REQUIRED ACTION: Look through the entries below and count every line in which "climatisation" appears; reply with the number only.
----------------
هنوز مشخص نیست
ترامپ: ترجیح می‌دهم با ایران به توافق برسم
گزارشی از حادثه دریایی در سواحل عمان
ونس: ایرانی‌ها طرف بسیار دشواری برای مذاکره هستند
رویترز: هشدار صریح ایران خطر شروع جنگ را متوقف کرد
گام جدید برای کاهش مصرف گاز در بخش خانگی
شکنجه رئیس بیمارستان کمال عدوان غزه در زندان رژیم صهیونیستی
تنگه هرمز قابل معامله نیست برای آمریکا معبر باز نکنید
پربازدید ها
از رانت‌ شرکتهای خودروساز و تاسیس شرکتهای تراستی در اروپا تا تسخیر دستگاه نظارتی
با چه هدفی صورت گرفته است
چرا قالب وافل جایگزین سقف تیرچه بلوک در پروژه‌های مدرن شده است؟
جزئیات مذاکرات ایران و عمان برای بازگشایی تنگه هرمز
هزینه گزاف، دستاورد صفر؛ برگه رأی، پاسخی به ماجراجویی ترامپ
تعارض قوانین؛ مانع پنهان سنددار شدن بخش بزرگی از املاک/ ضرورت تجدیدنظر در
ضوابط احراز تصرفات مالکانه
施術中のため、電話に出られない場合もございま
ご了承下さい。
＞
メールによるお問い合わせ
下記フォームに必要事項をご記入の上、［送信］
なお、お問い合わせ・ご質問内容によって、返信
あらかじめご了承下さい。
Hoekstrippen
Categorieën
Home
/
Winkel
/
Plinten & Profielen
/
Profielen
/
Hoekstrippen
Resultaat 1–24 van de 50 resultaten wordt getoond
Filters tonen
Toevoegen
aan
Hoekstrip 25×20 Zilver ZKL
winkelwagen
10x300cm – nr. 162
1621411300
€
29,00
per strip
----------------
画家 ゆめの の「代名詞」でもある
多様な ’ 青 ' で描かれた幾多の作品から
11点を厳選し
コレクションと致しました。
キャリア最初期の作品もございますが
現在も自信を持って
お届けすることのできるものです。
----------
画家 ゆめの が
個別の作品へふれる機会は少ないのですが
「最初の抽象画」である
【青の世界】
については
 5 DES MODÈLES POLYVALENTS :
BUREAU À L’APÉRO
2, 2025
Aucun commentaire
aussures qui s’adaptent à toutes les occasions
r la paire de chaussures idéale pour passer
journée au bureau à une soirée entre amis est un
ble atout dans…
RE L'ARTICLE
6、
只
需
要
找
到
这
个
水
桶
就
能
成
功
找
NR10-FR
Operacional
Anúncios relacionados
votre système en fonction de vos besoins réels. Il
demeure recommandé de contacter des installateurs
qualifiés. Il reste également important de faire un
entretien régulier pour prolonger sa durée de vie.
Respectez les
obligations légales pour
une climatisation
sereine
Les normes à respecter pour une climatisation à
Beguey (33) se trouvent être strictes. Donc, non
----------------
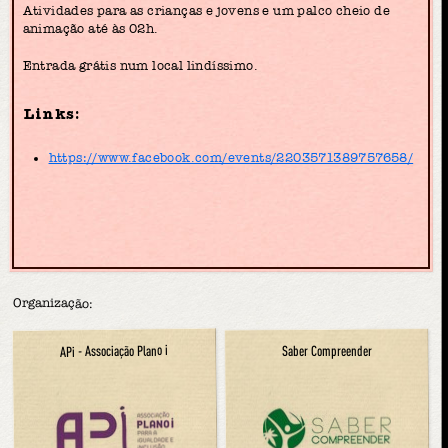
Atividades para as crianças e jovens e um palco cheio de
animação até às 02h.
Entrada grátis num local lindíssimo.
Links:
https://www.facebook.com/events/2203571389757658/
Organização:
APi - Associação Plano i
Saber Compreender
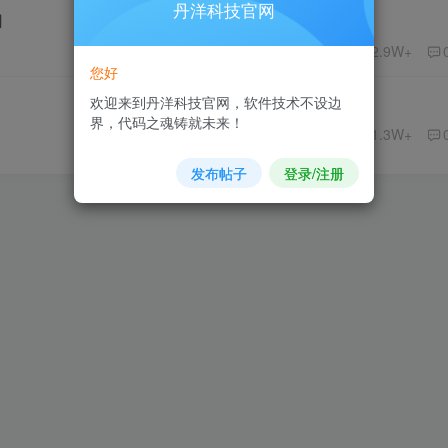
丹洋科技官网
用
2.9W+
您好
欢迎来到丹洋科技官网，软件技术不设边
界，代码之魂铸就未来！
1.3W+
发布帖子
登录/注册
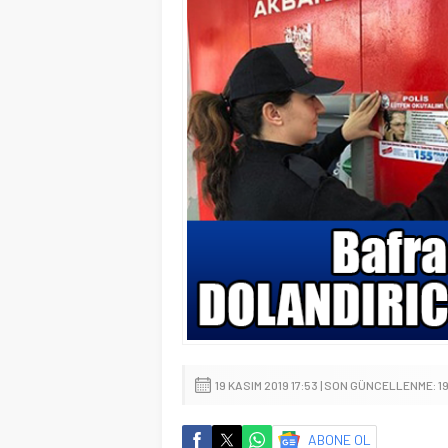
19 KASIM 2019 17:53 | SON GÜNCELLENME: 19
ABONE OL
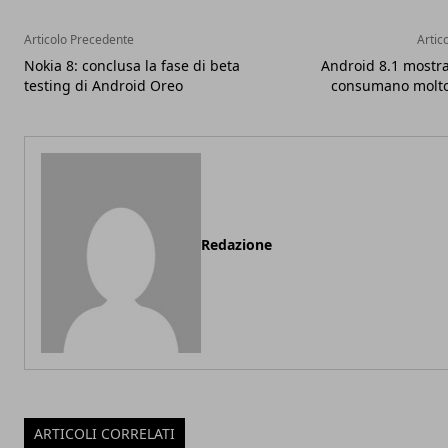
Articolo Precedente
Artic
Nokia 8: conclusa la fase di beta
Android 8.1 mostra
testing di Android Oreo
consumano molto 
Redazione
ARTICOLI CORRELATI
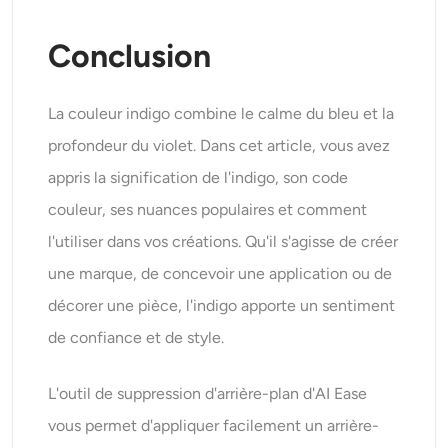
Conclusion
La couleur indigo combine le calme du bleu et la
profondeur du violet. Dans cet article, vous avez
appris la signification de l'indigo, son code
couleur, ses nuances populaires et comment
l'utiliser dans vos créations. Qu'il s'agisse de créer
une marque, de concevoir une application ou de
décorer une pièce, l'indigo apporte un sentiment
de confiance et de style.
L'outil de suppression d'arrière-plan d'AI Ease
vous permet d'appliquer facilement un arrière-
----------------
ANSWER FOR THIS EXERCISE: 2